Chiral sulfinamides are among the best known chiral auxiliaries in the stereoselective synthesis of amines and their derivatives. The most extensively used enantiopure tert-butanesulfinamide emerged as the gold standard among many others over the last two decades. The present review attempts to provide an overview of tert-butanesulfinamide mediated asymmetric N-heterocycle synthesis via sulfinimines and covers literature from 2010-2020. This methodology offers general access to structurally diverse piperidines, pyrrolidines, azetidines, and their fused derivatives that represent the structural motif of many natural products and therapeutically applicable compounds.

A reaction mechanism is the microscopic path by which reactants are transformed into products.
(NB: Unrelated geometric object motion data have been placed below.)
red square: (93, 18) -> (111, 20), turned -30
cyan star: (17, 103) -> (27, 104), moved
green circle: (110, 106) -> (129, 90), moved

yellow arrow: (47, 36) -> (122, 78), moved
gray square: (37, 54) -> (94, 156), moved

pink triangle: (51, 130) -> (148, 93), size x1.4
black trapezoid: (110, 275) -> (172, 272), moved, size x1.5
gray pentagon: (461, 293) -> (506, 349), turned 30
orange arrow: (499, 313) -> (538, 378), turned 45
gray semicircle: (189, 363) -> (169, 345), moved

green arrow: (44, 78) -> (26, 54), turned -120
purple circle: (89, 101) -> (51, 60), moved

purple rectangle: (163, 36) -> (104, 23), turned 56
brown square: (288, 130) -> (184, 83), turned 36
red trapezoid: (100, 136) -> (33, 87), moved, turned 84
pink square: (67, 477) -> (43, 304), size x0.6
Each step is an elementary reaction. In my other articles, you can also check out more blogs about 401566-79-8. Formula: C14H18N4.

Reference:
Piperidine – Wikipedia,
,Piperidine | C5H11N – PubChem

 

A catalyst don’t appear in the overall stoichiometry of the reaction it catalyzes, but it must appear in at least one of the elementary reactions in the mechanism for the catalyzed reaction. 827026-45-9, Name is 3-(4-Nitro-1-oxoisoindolin-2-yl)piperidine-2,6-dione, molecular formula is C13H11N3O5. In an article, author is Vereshchagin, A. N.,once mentioned of 827026-45-9, Product Details of 827026-45-9.
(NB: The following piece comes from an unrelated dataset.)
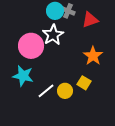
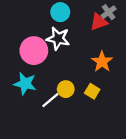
gray cross: (68, 11) -> (109, 12), moved, turned 32
white star: (53, 35) -> (58, 38), turned -30
yellow circle: (65, 91) -> (66, 89), moved

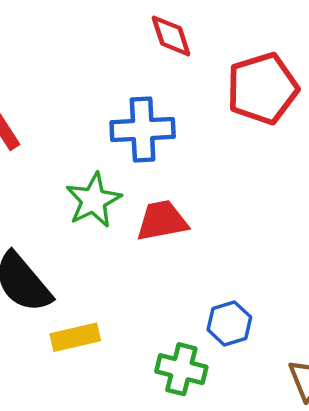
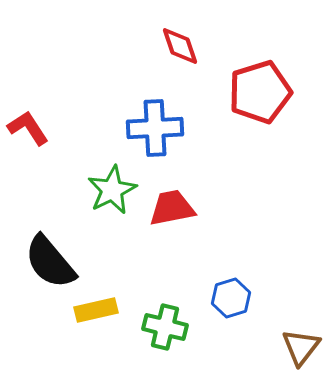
green cross: (181, 369) -> (165, 327), moved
Stereoselective multicomponent synthesis of (2RS,6SR)-2,6-diaryl-3,3,5,5-tetracyanopiperidines

Multicomponent reaction between alkylidenemalononitriles, formaldehyde, and ammonium acetate upon reflux in alcohols gives stereoselectively 2,6-diaryl-3,3,5,5-tetracyanopiperidines in 6592% yields. In this process, ammonium acetate acts as both a catalyst and a source of nitrogen for the piperidine ring.

Interested yet? Keep reading other articles of 827026-45-9, you can contact me at any time and look forward to more communication. Product Details of 827026-45-9.

Reference:
Piperidine – Wikipedia,
,Piperidine | C5H11N – PubChem

 

Synthetic Route of 34737-89-8, Enzymes are biological catalysts that produce large increases in reaction rates and tend to be specific for certain reactants and products. 34737-89-8, Name is 1-Benzyl-3-methylpiperidin-4-one, SMILES is O=C1C(C)CN(CC2=CC=CC=C2)CC1, belongs to piperidines compound. In a article, author is Degorce, Sebastien L., introduce new discover of the category.
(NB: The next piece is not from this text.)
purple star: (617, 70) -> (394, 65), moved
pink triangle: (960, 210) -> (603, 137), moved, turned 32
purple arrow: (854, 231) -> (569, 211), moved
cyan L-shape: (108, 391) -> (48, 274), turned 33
Lowering Lipophilicity by Adding Carbon: One-Carbon Bridges of Morpholines and Piperazines

In this article, we report our investigation of a phenomenon by which bridging morpholines across the ring with one-carbon tethers leads to a counterintuitive reduction in lipophilicity. This effect was also found to occur in piperazines and piperidines and lowered the measured log D-7.4 of the bridged molecules by as much as -0.8 relative to their unbridged counterparts. As lowering lipophilicity without introducing additional heteroatoms can be desirable, we believe this potentially provides a useful tactic to improve the drug-like properties of molecules containing morpholine-, piperazine-, and piperidine-like motifs.

Synthetic Route of 34737-89-8, One of the oldest and most widely used commercial enzyme inhibitors is aspirin, which selectively inhibits one of the enzymes involved in the synthesis of molecules that trigger inflammation. you can also check out more blogs about 34737-89-8.

Reference:
Piperidine – Wikipedia,
,Piperidine | C5H11N – PubChem

 

401566-79-8, Name is 1-(3-Methyl-1-phenyl-1H-pyrazol-5-yl)piperazine, molecular formula is C14H18N4, Application In Synthesis of 1-(3-Methyl-1-phenyl-1H-pyrazol-5-yl)piperazine, belongs to piperidines compound, is a common compound. In a patnet, author is Feng, Yangyang, once mentioned the new application about 401566-79-8.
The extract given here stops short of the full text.